Structured page parsing data:
***
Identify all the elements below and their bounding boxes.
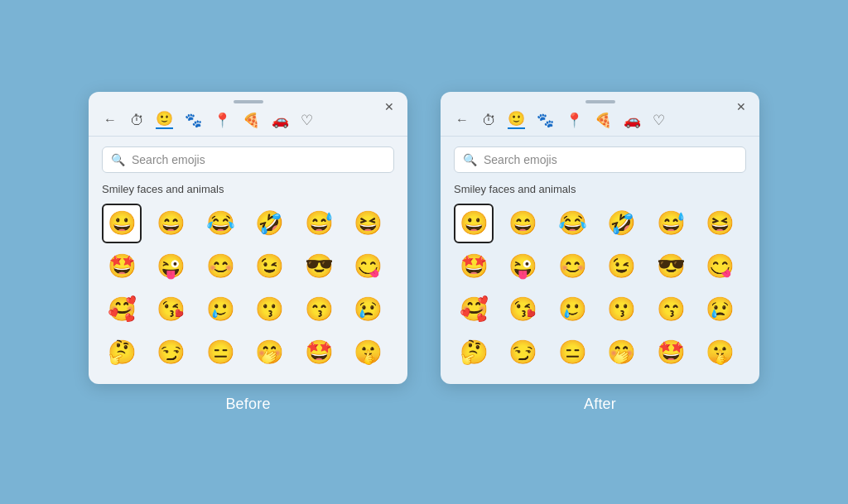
after-emoji-5[interactable]: 😆: [701, 204, 740, 243]
after-emoji-14[interactable]: 🥲: [552, 290, 592, 329]
before-search-bar[interactable]: 🔍 Search emojis: [102, 146, 394, 173]
after-nav-recent[interactable]: ⏱: [482, 113, 496, 127]
after-nav-places[interactable]: 📍: [566, 113, 583, 127]
before-emoji-panel: ✕ ← ⏱ 🙂 🐾 📍 🍕 🚗 ♡ 🔍 Search emojis Smiley…: [89, 92, 407, 384]
before-titlebar: ✕: [89, 92, 407, 108]
before-search-icon: 🔍: [111, 153, 125, 166]
after-nav: ← ⏱ 🙂 🐾 📍 🍕 🚗 ♡: [441, 108, 759, 137]
after-emoji-16[interactable]: 😙: [651, 290, 691, 329]
after-search-icon: 🔍: [463, 153, 477, 166]
before-emoji-22[interactable]: 🤩: [299, 333, 339, 372]
after-nav-heart[interactable]: ♡: [653, 113, 665, 127]
after-nav-travel[interactable]: 🚗: [624, 113, 641, 127]
before-nav-heart[interactable]: ♡: [301, 113, 313, 127]
before-emoji-19[interactable]: 😏: [152, 333, 191, 372]
before-nav-back[interactable]: ←: [104, 113, 117, 127]
before-search-placeholder: Search emojis: [132, 153, 205, 166]
before-emoji-6[interactable]: 🤩: [102, 247, 142, 286]
before-nav-animals[interactable]: 🐾: [185, 113, 202, 127]
before-emoji-7[interactable]: 😜: [152, 247, 191, 286]
after-nav-smiley[interactable]: 🙂: [508, 112, 525, 129]
before-emoji-4[interactable]: 😅: [299, 204, 339, 243]
after-emoji-23[interactable]: 🤫: [701, 333, 740, 372]
before-emoji-12[interactable]: 🥰: [102, 290, 142, 329]
after-emoji-1[interactable]: 😄: [504, 204, 543, 243]
before-emoji-11[interactable]: 😋: [349, 247, 388, 286]
after-emoji-22[interactable]: 🤩: [651, 333, 691, 372]
after-emoji-8[interactable]: 😊: [552, 247, 592, 286]
after-emoji-6[interactable]: 🤩: [454, 247, 494, 286]
after-emoji-12[interactable]: 🥰: [454, 290, 494, 329]
after-emoji-9[interactable]: 😉: [602, 247, 642, 286]
before-nav-smiley[interactable]: 🙂: [156, 112, 173, 129]
before-nav-places[interactable]: 📍: [214, 113, 231, 127]
before-emoji-18[interactable]: 🤔: [102, 333, 142, 372]
after-emoji-0[interactable]: 😀: [454, 204, 494, 243]
before-emoji-14[interactable]: 🥲: [200, 290, 240, 329]
after-emoji-13[interactable]: 😘: [504, 290, 543, 329]
after-nav-animals[interactable]: 🐾: [537, 113, 554, 127]
before-panel-group: ✕ ← ⏱ 🙂 🐾 📍 🍕 🚗 ♡ 🔍 Search emojis Smiley…: [89, 92, 407, 413]
before-emoji-3[interactable]: 🤣: [250, 204, 290, 243]
after-search-bar[interactable]: 🔍 Search emojis: [454, 146, 746, 173]
after-nav-back[interactable]: ←: [455, 113, 469, 127]
before-emoji-20[interactable]: 😑: [200, 333, 240, 372]
after-emoji-3[interactable]: 🤣: [602, 204, 642, 243]
after-drag-handle: [585, 100, 615, 103]
before-emoji-13[interactable]: 😘: [152, 290, 191, 329]
after-emoji-2[interactable]: 😂: [552, 204, 592, 243]
before-emoji-9[interactable]: 😉: [250, 247, 290, 286]
before-section-title: Smiley faces and animals: [102, 183, 394, 195]
after-titlebar: ✕: [441, 92, 759, 108]
before-drag-handle: [234, 100, 263, 103]
after-emoji-grid: 😀 😄 😂 🤣 😅 😆 🤩 😜 😊 😉 😎 😋 🥰 😘 🥲 😗: [454, 204, 746, 372]
before-panel-body: 🔍 Search emojis Smiley faces and animals…: [89, 137, 407, 384]
after-emoji-21[interactable]: 🤭: [602, 333, 642, 372]
after-panel-group: ✕ ← ⏱ 🙂 🐾 📍 🍕 🚗 ♡ 🔍 Search emojis Smiley…: [441, 92, 759, 413]
before-nav-food[interactable]: 🍕: [243, 113, 260, 127]
after-emoji-panel: ✕ ← ⏱ 🙂 🐾 📍 🍕 🚗 ♡ 🔍 Search emojis Smiley…: [441, 92, 759, 384]
before-emoji-16[interactable]: 😙: [299, 290, 339, 329]
after-emoji-11[interactable]: 😋: [701, 247, 740, 286]
after-close-button[interactable]: ✕: [735, 100, 748, 113]
after-emoji-10[interactable]: 😎: [651, 247, 691, 286]
after-emoji-7[interactable]: 😜: [504, 247, 543, 286]
before-emoji-grid: 😀 😄 😂 🤣 😅 😆 🤩 😜 😊 😉 😎 😋 🥰 😘 🥲 😗: [102, 204, 394, 372]
after-emoji-17[interactable]: 😢: [701, 290, 740, 329]
after-emoji-20[interactable]: 😑: [552, 333, 592, 372]
after-emoji-19[interactable]: 😏: [504, 333, 543, 372]
before-close-button[interactable]: ✕: [383, 100, 396, 113]
before-emoji-15[interactable]: 😗: [250, 290, 290, 329]
after-search-placeholder: Search emojis: [484, 153, 557, 166]
after-panel-body: 🔍 Search emojis Smiley faces and animals…: [441, 137, 759, 384]
before-nav-recent[interactable]: ⏱: [130, 113, 144, 127]
after-emoji-15[interactable]: 😗: [602, 290, 642, 329]
main-wrapper: ✕ ← ⏱ 🙂 🐾 📍 🍕 🚗 ♡ 🔍 Search emojis Smiley…: [72, 75, 776, 430]
before-emoji-0[interactable]: 😀: [102, 204, 142, 243]
before-emoji-10[interactable]: 😎: [299, 247, 339, 286]
after-emoji-4[interactable]: 😅: [651, 204, 691, 243]
after-emoji-18[interactable]: 🤔: [454, 333, 494, 372]
after-nav-food[interactable]: 🍕: [595, 113, 612, 127]
before-label: Before: [225, 396, 270, 413]
before-emoji-1[interactable]: 😄: [152, 204, 191, 243]
before-nav: ← ⏱ 🙂 🐾 📍 🍕 🚗 ♡: [89, 108, 407, 137]
before-emoji-21[interactable]: 🤭: [250, 333, 290, 372]
before-nav-travel[interactable]: 🚗: [272, 113, 289, 127]
before-emoji-8[interactable]: 😊: [200, 247, 240, 286]
before-emoji-17[interactable]: 😢: [349, 290, 388, 329]
before-emoji-5[interactable]: 😆: [349, 204, 388, 243]
before-emoji-2[interactable]: 😂: [200, 204, 240, 243]
after-section-title: Smiley faces and animals: [454, 183, 746, 195]
before-emoji-23[interactable]: 🤫: [349, 333, 388, 372]
after-label: After: [584, 396, 616, 413]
***
ASSIGNED TASK: Each entry is to be returned as it stands, and each picture is to be left out.

SOLUTION TO THIS PROBLEM:
Identify all the elements below and their bounding boxes.
after-emoji-5[interactable]: 😆: [701, 204, 740, 243]
after-emoji-14[interactable]: 🥲: [552, 290, 592, 329]
before-search-bar[interactable]: 🔍 Search emojis: [102, 146, 394, 173]
after-nav-recent[interactable]: ⏱: [482, 113, 496, 127]
after-nav-places[interactable]: 📍: [566, 113, 583, 127]
before-emoji-panel: ✕ ← ⏱ 🙂 🐾 📍 🍕 🚗 ♡ 🔍 Search emojis Smiley…: [89, 92, 407, 384]
before-titlebar: ✕: [89, 92, 407, 108]
before-search-icon: 🔍: [111, 153, 125, 166]
after-nav: ← ⏱ 🙂 🐾 📍 🍕 🚗 ♡: [441, 108, 759, 137]
after-emoji-16[interactable]: 😙: [651, 290, 691, 329]
after-search-icon: 🔍: [463, 153, 477, 166]
before-emoji-22[interactable]: 🤩: [299, 333, 339, 372]
after-nav-heart[interactable]: ♡: [653, 113, 665, 127]
after-nav-travel[interactable]: 🚗: [624, 113, 641, 127]
before-nav-heart[interactable]: ♡: [301, 113, 313, 127]
before-emoji-19[interactable]: 😏: [152, 333, 191, 372]
before-nav-back[interactable]: ←: [104, 113, 117, 127]
before-search-placeholder: Search emojis: [132, 153, 205, 166]
before-emoji-6[interactable]: 🤩: [102, 247, 142, 286]
before-nav-animals[interactable]: 🐾: [185, 113, 202, 127]
before-emoji-7[interactable]: 😜: [152, 247, 191, 286]
after-nav-smiley[interactable]: 🙂: [508, 112, 525, 129]
before-emoji-4[interactable]: 😅: [299, 204, 339, 243]
after-emoji-23[interactable]: 🤫: [701, 333, 740, 372]
before-emoji-12[interactable]: 🥰: [102, 290, 142, 329]
after-emoji-1[interactable]: 😄: [504, 204, 543, 243]
before-emoji-11[interactable]: 😋: [349, 247, 388, 286]
after-emoji-22[interactable]: 🤩: [651, 333, 691, 372]
after-emoji-8[interactable]: 😊: [552, 247, 592, 286]
after-emoji-6[interactable]: 🤩: [454, 247, 494, 286]
after-emoji-12[interactable]: 🥰: [454, 290, 494, 329]
after-emoji-9[interactable]: 😉: [602, 247, 642, 286]
before-nav-smiley[interactable]: 🙂: [156, 112, 173, 129]
before-nav-places[interactable]: 📍: [214, 113, 231, 127]
before-emoji-18[interactable]: 🤔: [102, 333, 142, 372]
after-emoji-0[interactable]: 😀: [454, 204, 494, 243]
before-emoji-14[interactable]: 🥲: [200, 290, 240, 329]
after-emoji-13[interactable]: 😘: [504, 290, 543, 329]
after-nav-animals[interactable]: 🐾: [537, 113, 554, 127]
before-panel-group: ✕ ← ⏱ 🙂 🐾 📍 🍕 🚗 ♡ 🔍 Search emojis Smiley…: [89, 92, 407, 413]
before-emoji-3[interactable]: 🤣: [250, 204, 290, 243]
after-search-bar[interactable]: 🔍 Search emojis: [454, 146, 746, 173]
after-nav-back[interactable]: ←: [455, 113, 469, 127]
before-emoji-20[interactable]: 😑: [200, 333, 240, 372]
after-emoji-3[interactable]: 🤣: [602, 204, 642, 243]
after-drag-handle: [585, 100, 615, 103]
before-emoji-13[interactable]: 😘: [152, 290, 191, 329]
after-emoji-2[interactable]: 😂: [552, 204, 592, 243]
before-emoji-9[interactable]: 😉: [250, 247, 290, 286]
before-section-title: Smiley faces and animals: [102, 183, 394, 195]
after-titlebar: ✕: [441, 92, 759, 108]
before-drag-handle: [234, 100, 263, 103]
after-emoji-grid: 😀 😄 😂 🤣 😅 😆 🤩 😜 😊 😉 😎 😋 🥰 😘 🥲 😗: [454, 204, 746, 372]
before-panel-body: 🔍 Search emojis Smiley faces and animals…: [89, 137, 407, 384]
after-emoji-21[interactable]: 🤭: [602, 333, 642, 372]
after-panel-group: ✕ ← ⏱ 🙂 🐾 📍 🍕 🚗 ♡ 🔍 Search emojis Smiley…: [441, 92, 759, 413]
before-nav-food[interactable]: 🍕: [243, 113, 260, 127]
after-emoji-panel: ✕ ← ⏱ 🙂 🐾 📍 🍕 🚗 ♡ 🔍 Search emojis Smiley…: [441, 92, 759, 384]
before-emoji-16[interactable]: 😙: [299, 290, 339, 329]
after-emoji-11[interactable]: 😋: [701, 247, 740, 286]
after-close-button[interactable]: ✕: [735, 100, 748, 113]
after-emoji-10[interactable]: 😎: [651, 247, 691, 286]
after-emoji-7[interactable]: 😜: [504, 247, 543, 286]
before-emoji-grid: 😀 😄 😂 🤣 😅 😆 🤩 😜 😊 😉 😎 😋 🥰 😘 🥲 😗: [102, 204, 394, 372]
after-emoji-17[interactable]: 😢: [701, 290, 740, 329]
after-emoji-20[interactable]: 😑: [552, 333, 592, 372]
after-emoji-19[interactable]: 😏: [504, 333, 543, 372]
before-close-button[interactable]: ✕: [383, 100, 396, 113]
before-emoji-15[interactable]: 😗: [250, 290, 290, 329]
after-search-placeholder: Search emojis: [484, 153, 557, 166]
after-panel-body: 🔍 Search emojis Smiley faces and animals…: [441, 137, 759, 384]
before-nav-recent[interactable]: ⏱: [130, 113, 144, 127]
after-emoji-15[interactable]: 😗: [602, 290, 642, 329]
main-wrapper: ✕ ← ⏱ 🙂 🐾 📍 🍕 🚗 ♡ 🔍 Search emojis Smiley…: [72, 75, 776, 430]
before-emoji-0[interactable]: 😀: [102, 204, 142, 243]
before-emoji-10[interactable]: 😎: [299, 247, 339, 286]
after-emoji-4[interactable]: 😅: [651, 204, 691, 243]
after-emoji-18[interactable]: 🤔: [454, 333, 494, 372]
after-nav-food[interactable]: 🍕: [595, 113, 612, 127]
before-label: Before: [225, 396, 270, 413]
before-emoji-1[interactable]: 😄: [152, 204, 191, 243]
before-nav: ← ⏱ 🙂 🐾 📍 🍕 🚗 ♡: [89, 108, 407, 137]
before-emoji-21[interactable]: 🤭: [250, 333, 290, 372]
before-nav-travel[interactable]: 🚗: [272, 113, 289, 127]
before-emoji-8[interactable]: 😊: [200, 247, 240, 286]
before-emoji-17[interactable]: 😢: [349, 290, 388, 329]
before-emoji-5[interactable]: 😆: [349, 204, 388, 243]
before-emoji-2[interactable]: 😂: [200, 204, 240, 243]
after-section-title: Smiley faces and animals: [454, 183, 746, 195]
before-emoji-23[interactable]: 🤫: [349, 333, 388, 372]
after-label: After: [584, 396, 616, 413]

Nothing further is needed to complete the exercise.